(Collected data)
-------------------------
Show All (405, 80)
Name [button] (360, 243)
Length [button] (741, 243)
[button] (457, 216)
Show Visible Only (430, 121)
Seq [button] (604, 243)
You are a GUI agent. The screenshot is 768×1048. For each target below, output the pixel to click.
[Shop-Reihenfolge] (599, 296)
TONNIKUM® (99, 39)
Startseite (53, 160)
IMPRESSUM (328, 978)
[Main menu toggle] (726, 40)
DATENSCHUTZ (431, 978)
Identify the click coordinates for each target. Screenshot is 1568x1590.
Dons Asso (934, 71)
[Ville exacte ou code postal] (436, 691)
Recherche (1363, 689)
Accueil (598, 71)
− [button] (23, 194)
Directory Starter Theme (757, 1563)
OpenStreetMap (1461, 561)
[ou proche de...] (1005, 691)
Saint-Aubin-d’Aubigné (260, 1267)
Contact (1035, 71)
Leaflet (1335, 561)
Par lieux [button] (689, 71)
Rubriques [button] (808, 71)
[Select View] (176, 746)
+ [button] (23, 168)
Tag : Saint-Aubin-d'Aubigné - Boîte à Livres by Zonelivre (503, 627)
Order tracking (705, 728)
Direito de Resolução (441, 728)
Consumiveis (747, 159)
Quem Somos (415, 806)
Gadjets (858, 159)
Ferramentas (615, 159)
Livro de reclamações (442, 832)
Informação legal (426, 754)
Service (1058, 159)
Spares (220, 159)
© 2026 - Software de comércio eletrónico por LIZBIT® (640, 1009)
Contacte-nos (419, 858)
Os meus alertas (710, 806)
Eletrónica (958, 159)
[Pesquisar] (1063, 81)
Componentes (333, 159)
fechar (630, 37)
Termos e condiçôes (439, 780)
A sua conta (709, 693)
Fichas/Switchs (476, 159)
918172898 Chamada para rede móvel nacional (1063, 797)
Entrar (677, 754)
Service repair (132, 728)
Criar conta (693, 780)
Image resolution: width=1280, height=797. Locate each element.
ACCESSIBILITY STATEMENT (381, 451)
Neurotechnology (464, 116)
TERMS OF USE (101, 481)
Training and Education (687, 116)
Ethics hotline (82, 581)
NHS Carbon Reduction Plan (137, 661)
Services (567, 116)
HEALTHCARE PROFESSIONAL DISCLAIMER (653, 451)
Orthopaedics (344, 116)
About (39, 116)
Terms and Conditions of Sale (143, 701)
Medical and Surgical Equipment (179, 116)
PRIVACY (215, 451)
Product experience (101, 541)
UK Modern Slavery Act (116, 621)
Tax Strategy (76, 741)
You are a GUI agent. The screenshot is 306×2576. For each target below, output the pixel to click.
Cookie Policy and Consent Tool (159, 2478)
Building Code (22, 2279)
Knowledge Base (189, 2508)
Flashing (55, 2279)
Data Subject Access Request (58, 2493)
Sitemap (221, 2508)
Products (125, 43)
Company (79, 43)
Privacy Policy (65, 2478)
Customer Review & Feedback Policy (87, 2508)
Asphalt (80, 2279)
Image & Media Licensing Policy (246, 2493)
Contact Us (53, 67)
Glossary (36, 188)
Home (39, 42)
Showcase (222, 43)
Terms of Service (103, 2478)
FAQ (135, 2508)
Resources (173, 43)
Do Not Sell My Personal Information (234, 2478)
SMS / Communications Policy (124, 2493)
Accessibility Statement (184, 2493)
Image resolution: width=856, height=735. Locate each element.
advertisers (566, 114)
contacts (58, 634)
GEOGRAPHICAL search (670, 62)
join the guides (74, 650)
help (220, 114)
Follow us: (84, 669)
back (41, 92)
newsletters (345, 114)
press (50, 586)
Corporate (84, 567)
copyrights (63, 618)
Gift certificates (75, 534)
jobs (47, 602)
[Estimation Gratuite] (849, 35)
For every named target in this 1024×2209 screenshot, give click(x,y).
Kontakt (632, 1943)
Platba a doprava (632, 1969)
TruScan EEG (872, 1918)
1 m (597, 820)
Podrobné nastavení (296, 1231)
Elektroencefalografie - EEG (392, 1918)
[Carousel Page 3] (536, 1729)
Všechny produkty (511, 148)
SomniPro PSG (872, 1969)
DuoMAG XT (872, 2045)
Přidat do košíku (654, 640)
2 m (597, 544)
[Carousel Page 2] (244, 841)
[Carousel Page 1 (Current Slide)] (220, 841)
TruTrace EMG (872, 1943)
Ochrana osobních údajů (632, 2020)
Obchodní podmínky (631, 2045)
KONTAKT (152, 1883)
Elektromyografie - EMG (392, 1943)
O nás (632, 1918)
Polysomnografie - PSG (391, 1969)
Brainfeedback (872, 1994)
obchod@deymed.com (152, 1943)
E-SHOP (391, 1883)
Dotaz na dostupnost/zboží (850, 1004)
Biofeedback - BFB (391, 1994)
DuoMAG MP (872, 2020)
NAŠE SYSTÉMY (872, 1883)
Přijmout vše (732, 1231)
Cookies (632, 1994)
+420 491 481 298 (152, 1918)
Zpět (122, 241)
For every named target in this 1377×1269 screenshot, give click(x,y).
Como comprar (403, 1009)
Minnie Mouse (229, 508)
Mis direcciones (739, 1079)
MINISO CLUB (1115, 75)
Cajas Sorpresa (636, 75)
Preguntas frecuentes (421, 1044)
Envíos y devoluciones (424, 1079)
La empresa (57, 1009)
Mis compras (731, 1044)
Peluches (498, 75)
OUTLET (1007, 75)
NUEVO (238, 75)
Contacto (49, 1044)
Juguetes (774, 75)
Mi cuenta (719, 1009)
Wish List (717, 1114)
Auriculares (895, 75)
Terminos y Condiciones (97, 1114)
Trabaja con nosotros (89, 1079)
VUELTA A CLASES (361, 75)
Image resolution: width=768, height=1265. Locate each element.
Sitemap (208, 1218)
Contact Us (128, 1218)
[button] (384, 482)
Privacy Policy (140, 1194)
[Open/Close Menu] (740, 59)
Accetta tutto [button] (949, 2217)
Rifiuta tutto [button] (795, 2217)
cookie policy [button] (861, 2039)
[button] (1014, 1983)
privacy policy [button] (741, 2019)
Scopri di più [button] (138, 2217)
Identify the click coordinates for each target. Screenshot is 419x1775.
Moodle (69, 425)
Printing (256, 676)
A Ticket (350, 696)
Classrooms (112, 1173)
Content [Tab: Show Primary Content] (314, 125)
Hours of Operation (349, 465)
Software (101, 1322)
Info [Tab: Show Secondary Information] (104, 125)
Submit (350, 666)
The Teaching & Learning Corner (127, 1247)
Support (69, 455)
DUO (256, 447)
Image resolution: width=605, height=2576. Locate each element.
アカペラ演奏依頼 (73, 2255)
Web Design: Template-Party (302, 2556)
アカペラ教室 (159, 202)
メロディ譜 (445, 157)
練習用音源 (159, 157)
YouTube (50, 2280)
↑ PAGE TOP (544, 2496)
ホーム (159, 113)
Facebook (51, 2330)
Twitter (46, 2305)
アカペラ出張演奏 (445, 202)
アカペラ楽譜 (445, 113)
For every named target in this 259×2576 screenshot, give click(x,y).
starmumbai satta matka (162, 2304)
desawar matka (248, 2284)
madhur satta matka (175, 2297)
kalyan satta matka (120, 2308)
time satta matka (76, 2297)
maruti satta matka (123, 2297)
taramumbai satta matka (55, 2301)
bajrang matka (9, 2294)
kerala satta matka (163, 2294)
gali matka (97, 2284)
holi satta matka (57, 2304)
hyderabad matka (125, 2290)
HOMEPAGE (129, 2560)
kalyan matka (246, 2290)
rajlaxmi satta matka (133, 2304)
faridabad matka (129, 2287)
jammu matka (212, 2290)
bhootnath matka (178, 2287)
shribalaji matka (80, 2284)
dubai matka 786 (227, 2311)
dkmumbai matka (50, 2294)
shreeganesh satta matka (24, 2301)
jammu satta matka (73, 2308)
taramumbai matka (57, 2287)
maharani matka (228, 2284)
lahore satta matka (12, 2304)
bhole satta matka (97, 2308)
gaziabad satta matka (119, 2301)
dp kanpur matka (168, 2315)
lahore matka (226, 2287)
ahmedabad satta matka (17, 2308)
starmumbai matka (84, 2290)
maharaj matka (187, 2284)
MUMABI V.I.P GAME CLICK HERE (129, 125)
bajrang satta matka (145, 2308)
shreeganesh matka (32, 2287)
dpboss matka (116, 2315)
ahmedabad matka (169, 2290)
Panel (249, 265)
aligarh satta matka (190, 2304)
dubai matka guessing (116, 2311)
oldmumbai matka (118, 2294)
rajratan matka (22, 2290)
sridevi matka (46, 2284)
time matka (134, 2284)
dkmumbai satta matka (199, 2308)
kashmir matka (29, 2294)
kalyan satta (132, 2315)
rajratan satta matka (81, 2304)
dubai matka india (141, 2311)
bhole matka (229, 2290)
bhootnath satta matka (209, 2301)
-------------------------
### YOUR INSTRUCTIONS
Return the opening line of the data and every line after it through the line containing "Entrar (677, 754)", please, exactly as written and with nothing added.

### ANSWER TO THE PROBLEM
Show All (405, 80)
Name [button] (360, 243)
Length [button] (741, 243)
[button] (457, 216)
Show Visible Only (430, 121)
Seq [button] (604, 243)
You are a GUI agent. The screenshot is 768×1048. For each target below, output the pixel to click.
[Shop-Reihenfolge] (599, 296)
TONNIKUM® (99, 39)
Startseite (53, 160)
IMPRESSUM (328, 978)
[Main menu toggle] (726, 40)
DATENSCHUTZ (431, 978)
Identify the click coordinates for each target. Screenshot is 1568x1590.
Dons Asso (934, 71)
[Ville exacte ou code postal] (436, 691)
Recherche (1363, 689)
Accueil (598, 71)
− [button] (23, 194)
Directory Starter Theme (757, 1563)
OpenStreetMap (1461, 561)
[ou proche de...] (1005, 691)
Saint-Aubin-d’Aubigné (260, 1267)
Contact (1035, 71)
Leaflet (1335, 561)
Par lieux [button] (689, 71)
Rubriques [button] (808, 71)
[Select View] (176, 746)
+ [button] (23, 168)
Tag : Saint-Aubin-d'Aubigné - Boîte à Livres by Zonelivre (503, 627)
Order tracking (705, 728)
Direito de Resolução (441, 728)
Consumiveis (747, 159)
Quem Somos (415, 806)
Gadjets (858, 159)
Ferramentas (615, 159)
Livro de reclamações (442, 832)
Informação legal (426, 754)
Service (1058, 159)
Spares (220, 159)
© 2026 - Software de comércio eletrónico por LIZBIT® (640, 1009)
Contacte-nos (419, 858)
Os meus alertas (710, 806)
Eletrónica (958, 159)
[Pesquisar] (1063, 81)
Componentes (333, 159)
fechar (630, 37)
Termos e condiçôes (439, 780)
A sua conta (709, 693)
Fichas/Switchs (476, 159)
918172898 Chamada para rede móvel nacional (1063, 797)
Entrar (677, 754)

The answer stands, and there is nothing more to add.